The hypothesis social scientists developed about this effect is perhaps best summed up in a 2003 review of research on the subject: “People embrace political conservatism (at least in part) because it serves to reduce fear, anxiety, and uncertainty; to avoid change, disruption, and ambiguity; and to explain, order, and justify inequality among groups and individuals,” it said.

Researchers have also found that people who self-identify as conservative have larger and more active right amygdalae. This is an area of the brain that has been associated with the expression and processing of fear. A 2011 study looked at MRI scans of conservative young adults and found they had more grey matter in their right amygdalae than their liberal counterparts. Interestingly, when researchers conducted experiments that were structured to make these conservatives feel safer, those conservatives who responded to the constructed environment, who did feel safer, became more liberal.
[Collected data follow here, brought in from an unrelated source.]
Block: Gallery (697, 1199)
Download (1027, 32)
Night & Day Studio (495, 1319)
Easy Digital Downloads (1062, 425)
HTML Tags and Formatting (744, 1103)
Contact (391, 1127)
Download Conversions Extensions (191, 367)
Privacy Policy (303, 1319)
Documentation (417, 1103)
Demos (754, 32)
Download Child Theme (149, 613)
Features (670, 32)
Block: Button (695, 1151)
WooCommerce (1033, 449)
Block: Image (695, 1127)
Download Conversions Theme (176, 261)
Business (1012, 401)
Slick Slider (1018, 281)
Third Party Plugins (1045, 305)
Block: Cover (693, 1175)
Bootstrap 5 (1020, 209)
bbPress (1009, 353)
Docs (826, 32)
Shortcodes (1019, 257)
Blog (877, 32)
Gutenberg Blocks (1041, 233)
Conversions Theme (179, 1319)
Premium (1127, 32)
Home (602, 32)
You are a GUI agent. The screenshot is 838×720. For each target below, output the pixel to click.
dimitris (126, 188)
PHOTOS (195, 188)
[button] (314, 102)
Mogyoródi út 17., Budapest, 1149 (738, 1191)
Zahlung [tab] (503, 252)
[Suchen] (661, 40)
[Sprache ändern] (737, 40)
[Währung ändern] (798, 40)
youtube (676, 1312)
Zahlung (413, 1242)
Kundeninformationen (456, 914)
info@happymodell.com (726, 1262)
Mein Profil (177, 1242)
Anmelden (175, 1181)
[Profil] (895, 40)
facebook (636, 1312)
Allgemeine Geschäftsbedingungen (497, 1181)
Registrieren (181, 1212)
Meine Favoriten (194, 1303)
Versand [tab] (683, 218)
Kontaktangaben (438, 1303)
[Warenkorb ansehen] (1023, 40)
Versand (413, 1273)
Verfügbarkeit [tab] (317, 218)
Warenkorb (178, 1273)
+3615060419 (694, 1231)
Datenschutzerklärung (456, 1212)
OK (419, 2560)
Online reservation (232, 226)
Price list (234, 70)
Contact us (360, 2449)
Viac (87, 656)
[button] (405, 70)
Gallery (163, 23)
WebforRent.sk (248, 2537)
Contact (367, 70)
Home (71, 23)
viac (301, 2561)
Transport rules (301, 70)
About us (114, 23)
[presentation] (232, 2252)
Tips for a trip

These results have been linked to evolution’s “fundamental drive for personal safety.” Other political consequences of our evolutionary past have been subjected to experimentation as well. For example, it seems that

washing hands with soap and water can make people less hostile to individuals who are different than they are. Bargh says that’s because to some extent, our modern prejudices are shaped by the way we’ve evolved to avoid unknown, foreign threats like disease.

These studies are interesting, and they have obvious relevance to the partisanship of our current era. That said, they raise thorny questions that have been the subject of philosophical dispute for eons: how much of human behavior is the result of conscious thought? Logical argumentation? Is there such a thing as free will, or are we human animals acting out a lifespan pre-programmed in our genes and modified–if at all–by our very gradual evolution?

Is my opposition to the GOP tax bill really grounded in my analysis of its provisions and my conclusion that it is morally and economically indefensible? Or did I just inherit less gray matter in my amygdala?

Is the revulsion I feel when I see Donald Trump on television a reaction to my conscious recognition that he is totally unfit for the Presidency, is pursuing ruinous policies, and poses a genuine threat to world peace? Or does he simply remind my genes of some primordial cockroach?